_Activity_
Every line of the material that follows must be printed again exactly.

_Material for this task_
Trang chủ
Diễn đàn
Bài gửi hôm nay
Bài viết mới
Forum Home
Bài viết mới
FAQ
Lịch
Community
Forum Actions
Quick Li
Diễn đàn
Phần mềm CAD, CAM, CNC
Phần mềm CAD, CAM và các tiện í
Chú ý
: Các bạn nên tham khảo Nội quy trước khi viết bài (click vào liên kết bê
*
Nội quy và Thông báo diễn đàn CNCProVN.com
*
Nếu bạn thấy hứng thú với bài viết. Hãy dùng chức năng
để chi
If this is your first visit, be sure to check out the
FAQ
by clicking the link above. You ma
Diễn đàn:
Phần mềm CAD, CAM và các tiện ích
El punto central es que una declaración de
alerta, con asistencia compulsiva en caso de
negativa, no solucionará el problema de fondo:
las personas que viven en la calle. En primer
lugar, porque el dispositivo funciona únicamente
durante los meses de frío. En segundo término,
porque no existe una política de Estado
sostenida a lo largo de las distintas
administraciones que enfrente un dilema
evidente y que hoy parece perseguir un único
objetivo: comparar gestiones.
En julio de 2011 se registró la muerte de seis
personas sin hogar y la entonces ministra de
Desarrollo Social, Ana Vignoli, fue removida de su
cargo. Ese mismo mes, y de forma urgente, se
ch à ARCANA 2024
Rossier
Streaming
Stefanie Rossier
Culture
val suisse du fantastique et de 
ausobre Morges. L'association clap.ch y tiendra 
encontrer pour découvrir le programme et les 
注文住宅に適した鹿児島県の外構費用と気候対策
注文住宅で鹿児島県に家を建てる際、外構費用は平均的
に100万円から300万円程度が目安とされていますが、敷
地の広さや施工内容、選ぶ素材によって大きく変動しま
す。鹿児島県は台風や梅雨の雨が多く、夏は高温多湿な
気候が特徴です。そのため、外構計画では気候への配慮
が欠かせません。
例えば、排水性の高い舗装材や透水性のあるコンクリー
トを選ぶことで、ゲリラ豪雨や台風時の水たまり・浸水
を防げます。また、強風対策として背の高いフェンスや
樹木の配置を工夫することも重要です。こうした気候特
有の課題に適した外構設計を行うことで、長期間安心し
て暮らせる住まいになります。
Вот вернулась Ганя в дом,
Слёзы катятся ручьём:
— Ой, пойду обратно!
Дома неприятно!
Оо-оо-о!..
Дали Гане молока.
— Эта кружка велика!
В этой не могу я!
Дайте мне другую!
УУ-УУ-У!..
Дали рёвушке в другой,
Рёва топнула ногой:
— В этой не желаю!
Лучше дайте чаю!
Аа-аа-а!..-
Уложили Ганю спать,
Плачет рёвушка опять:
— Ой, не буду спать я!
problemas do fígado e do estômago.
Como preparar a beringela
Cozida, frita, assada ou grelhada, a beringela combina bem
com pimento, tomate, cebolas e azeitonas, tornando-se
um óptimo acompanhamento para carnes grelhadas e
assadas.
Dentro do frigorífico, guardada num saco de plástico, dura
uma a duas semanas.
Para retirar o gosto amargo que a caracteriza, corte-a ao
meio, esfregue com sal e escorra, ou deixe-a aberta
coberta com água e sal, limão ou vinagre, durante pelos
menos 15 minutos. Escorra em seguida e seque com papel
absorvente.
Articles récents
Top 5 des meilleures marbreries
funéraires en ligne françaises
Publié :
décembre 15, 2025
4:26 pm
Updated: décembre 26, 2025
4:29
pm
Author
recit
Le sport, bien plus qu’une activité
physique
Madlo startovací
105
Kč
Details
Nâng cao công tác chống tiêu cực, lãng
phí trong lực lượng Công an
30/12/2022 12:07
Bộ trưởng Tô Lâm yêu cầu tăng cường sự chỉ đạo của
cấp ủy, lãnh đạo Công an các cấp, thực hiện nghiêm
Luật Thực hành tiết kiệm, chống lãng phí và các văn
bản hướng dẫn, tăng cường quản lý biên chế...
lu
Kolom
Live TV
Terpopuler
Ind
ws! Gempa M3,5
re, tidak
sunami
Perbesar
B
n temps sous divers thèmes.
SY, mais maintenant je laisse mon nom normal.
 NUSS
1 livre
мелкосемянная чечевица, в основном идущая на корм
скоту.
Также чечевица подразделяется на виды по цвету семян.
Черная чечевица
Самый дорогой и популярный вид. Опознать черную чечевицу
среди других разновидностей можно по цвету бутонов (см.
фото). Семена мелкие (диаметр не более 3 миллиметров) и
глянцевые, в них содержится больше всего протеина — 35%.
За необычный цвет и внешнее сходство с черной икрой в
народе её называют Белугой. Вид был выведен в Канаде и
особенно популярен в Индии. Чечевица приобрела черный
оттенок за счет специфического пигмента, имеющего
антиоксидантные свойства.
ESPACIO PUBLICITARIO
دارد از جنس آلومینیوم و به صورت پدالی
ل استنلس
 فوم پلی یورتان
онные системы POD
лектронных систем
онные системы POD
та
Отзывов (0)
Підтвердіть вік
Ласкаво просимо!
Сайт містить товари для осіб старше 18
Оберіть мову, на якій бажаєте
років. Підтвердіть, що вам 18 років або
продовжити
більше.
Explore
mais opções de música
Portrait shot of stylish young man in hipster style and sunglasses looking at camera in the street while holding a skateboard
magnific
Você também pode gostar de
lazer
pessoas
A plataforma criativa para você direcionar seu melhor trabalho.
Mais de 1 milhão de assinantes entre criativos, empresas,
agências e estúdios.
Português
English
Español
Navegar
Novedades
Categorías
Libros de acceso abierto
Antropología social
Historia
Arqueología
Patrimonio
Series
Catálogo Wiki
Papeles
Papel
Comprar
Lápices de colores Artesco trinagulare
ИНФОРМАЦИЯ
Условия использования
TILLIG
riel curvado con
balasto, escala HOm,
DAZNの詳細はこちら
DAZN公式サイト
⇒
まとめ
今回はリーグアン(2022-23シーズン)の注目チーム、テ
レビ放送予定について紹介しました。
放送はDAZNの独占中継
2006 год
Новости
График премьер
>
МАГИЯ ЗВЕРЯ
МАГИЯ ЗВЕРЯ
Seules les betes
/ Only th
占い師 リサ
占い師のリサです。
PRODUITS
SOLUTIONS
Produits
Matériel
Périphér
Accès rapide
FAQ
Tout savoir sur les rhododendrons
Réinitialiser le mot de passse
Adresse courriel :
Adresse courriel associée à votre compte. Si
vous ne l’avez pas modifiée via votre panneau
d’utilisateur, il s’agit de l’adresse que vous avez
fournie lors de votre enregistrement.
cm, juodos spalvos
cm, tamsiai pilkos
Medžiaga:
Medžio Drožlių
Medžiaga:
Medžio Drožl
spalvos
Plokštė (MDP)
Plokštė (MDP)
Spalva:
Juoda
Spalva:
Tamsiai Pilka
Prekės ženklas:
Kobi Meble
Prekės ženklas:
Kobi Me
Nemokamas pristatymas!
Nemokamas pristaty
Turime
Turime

_Exercise result_
Trang chủ
Diễn đàn
Bài gửi hôm nay
Bài viết mới
Forum Home
Bài viết mới
FAQ
Lịch
Community
Forum Actions
Quick Li
Diễn đàn
Phần mềm CAD, CAM, CNC
Phần mềm CAD, CAM và các tiện í
Chú ý
: Các bạn nên tham khảo Nội quy trước khi viết bài (click vào liên kết bê
*
Nội quy và Thông báo diễn đàn CNCProVN.com
*
Nếu bạn thấy hứng thú với bài viết. Hãy dùng chức năng
để chi
If this is your first visit, be sure to check out the
FAQ
by clicking the link above. You ma
Diễn đàn:
Phần mềm CAD, CAM và các tiện ích
El punto central es que una declaración de
alerta, con asistencia compulsiva en caso de
negativa, no solucionará el problema de fondo:
las personas que viven en la calle. En primer
lugar, porque el dispositivo funciona únicamente
durante los meses de frío. En segundo término,
porque no existe una política de Estado
sostenida a lo largo de las distintas
administraciones que enfrente un dilema
evidente y que hoy parece perseguir un único
objetivo: comparar gestiones.
En julio de 2011 se registró la muerte de seis
personas sin hogar y la entonces ministra de
Desarrollo Social, Ana Vignoli, fue removida de su
cargo. Ese mismo mes, y de forma urgente, se
ch à ARCANA 2024
Rossier
Streaming
Stefanie Rossier
Culture
val suisse du fantastique et de 
ausobre Morges. L'association clap.ch y tiendra 
encontrer pour découvrir le programme et les 
注文住宅に適した鹿児島県の外構費用と気候対策
注文住宅で鹿児島県に家を建てる際、外構費用は平均的
に100万円から300万円程度が目安とされていますが、敷
地の広さや施工内容、選ぶ素材によって大きく変動しま
す。鹿児島県は台風や梅雨の雨が多く、夏は高温多湿な
気候が特徴です。そのため、外構計画では気候への配慮
が欠かせません。
例えば、排水性の高い舗装材や透水性のあるコンクリー
トを選ぶことで、ゲリラ豪雨や台風時の水たまり・浸水
を防げます。また、強風対策として背の高いフェンスや
樹木の配置を工夫することも重要です。こうした気候特
有の課題に適した外構設計を行うことで、長期間安心し
て暮らせる住まいになります。
Вот вернулась Ганя в дом,
Слёзы катятся ручьём:
— Ой, пойду обратно!
Дома неприятно!
Оо-оо-о!..
Дали Гане молока.
— Эта кружка велика!
В этой не могу я!
Дайте мне другую!
УУ-УУ-У!..
Дали рёвушке в другой,
Рёва топнула ногой:
— В этой не желаю!
Лучше дайте чаю!
Аа-аа-а!..-
Уложили Ганю спать,
Плачет рёвушка опять:
— Ой, не буду спать я!
problemas do fígado e do estômago.
Como preparar a beringela
Cozida, frita, assada ou grelhada, a beringela combina bem
com pimento, tomate, cebolas e azeitonas, tornando-se
um óptimo acompanhamento para carnes grelhadas e
assadas.
Dentro do frigorífico, guardada num saco de plástico, dura
uma a duas semanas.
Para retirar o gosto amargo que a caracteriza, corte-a ao
meio, esfregue com sal e escorra, ou deixe-a aberta
coberta com água e sal, limão ou vinagre, durante pelos
menos 15 minutos. Escorra em seguida e seque com papel
absorvente.
Articles récents
Top 5 des meilleures marbreries
funéraires en ligne françaises
Publié :
décembre 15, 2025
4:26 pm
Updated: décembre 26, 2025
4:29
pm
Author
recit
Le sport, bien plus qu’une activité
physique
Madlo startovací
105
Kč
Details
Nâng cao công tác chống tiêu cực, lãng
phí trong lực lượng Công an
30/12/2022 12:07
Bộ trưởng Tô Lâm yêu cầu tăng cường sự chỉ đạo của
cấp ủy, lãnh đạo Công an các cấp, thực hiện nghiêm
Luật Thực hành tiết kiệm, chống lãng phí và các văn
bản hướng dẫn, tăng cường quản lý biên chế...
lu
Kolom
Live TV
Terpopuler
Ind
ws! Gempa M3,5
re, tidak
sunami
Perbesar
B
n temps sous divers thèmes.
SY, mais maintenant je laisse mon nom normal.
 NUSS
1 livre
мелкосемянная чечевица, в основном идущая на корм
скоту.
Также чечевица подразделяется на виды по цвету семян.
Черная чечевица
Самый дорогой и популярный вид. Опознать черную чечевицу
среди других разновидностей можно по цвету бутонов (см.
фото). Семена мелкие (диаметр не более 3 миллиметров) и
глянцевые, в них содержится больше всего протеина — 35%.
За необычный цвет и внешнее сходство с черной икрой в
народе её называют Белугой. Вид был выведен в Канаде и
особенно популярен в Индии. Чечевица приобрела черный
оттенок за счет специфического пигмента, имеющего
антиоксидантные свойства.
ESPACIO PUBLICITARIO
دارد از جنس آلومینیوم و به صورت پدالی
ل استنلس
 فوم پلی یورتان
онные системы POD
лектронных систем
онные системы POD
та
Отзывов (0)
Підтвердіть вік
Ласкаво просимо!
Сайт містить товари для осіб старше 18
Оберіть мову, на якій бажаєте
років. Підтвердіть, що вам 18 років або
продовжити
більше.
Explore
mais opções de música
Portrait shot of stylish young man in hipster style and sunglasses looking at camera in the street while holding a skateboard
magnific
Você também pode gostar de
lazer
pessoas
A plataforma criativa para você direcionar seu melhor trabalho.
Mais de 1 milhão de assinantes entre criativos, empresas,
agências e estúdios.
Português
English
Español
Navegar
Novedades
Categorías
Libros de acceso abierto
Antropología social
Historia
Arqueología
Patrimonio
Series
Catálogo Wiki
Papeles
Papel
Comprar
Lápices de colores Artesco trinagulare
ИНФОРМАЦИЯ
Условия использования
TILLIG
riel curvado con
balasto, escala HOm,
DAZNの詳細はこちら
DAZN公式サイト
⇒
まとめ
今回はリーグアン(2022-23シーズン)の注目チーム、テ
レビ放送予定について紹介しました。
放送はDAZNの独占中継
2006 год
Новости
График премьер
>
МАГИЯ ЗВЕРЯ
МАГИЯ ЗВЕРЯ
Seules les betes
/ Only th
占い師 リサ
占い師のリサです。
PRODUITS
SOLUTIONS
Produits
Matériel
Périphér
Accès rapide
FAQ
Tout savoir sur les rhododendrons
Réinitialiser le mot de passse
Adresse courriel :
Adresse courriel associée à votre compte. Si
vous ne l’avez pas modifiée via votre panneau
d’utilisateur, il s’agit de l’adresse que vous avez
fournie lors de votre enregistrement.
cm, juodos spalvos
cm, tamsiai pilkos
Medžiaga:
Medžio Drožlių
Medžiaga:
Medžio Drožl
spalvos
Plokštė (MDP)
Plokštė (MDP)
Spalva:
Juoda
Spalva:
Tamsiai Pilka
Prekės ženklas:
Kobi Meble
Prekės ženklas:
Kobi Me
Nemokamas pristatymas!
Nemokamas pristaty
Turime
Turime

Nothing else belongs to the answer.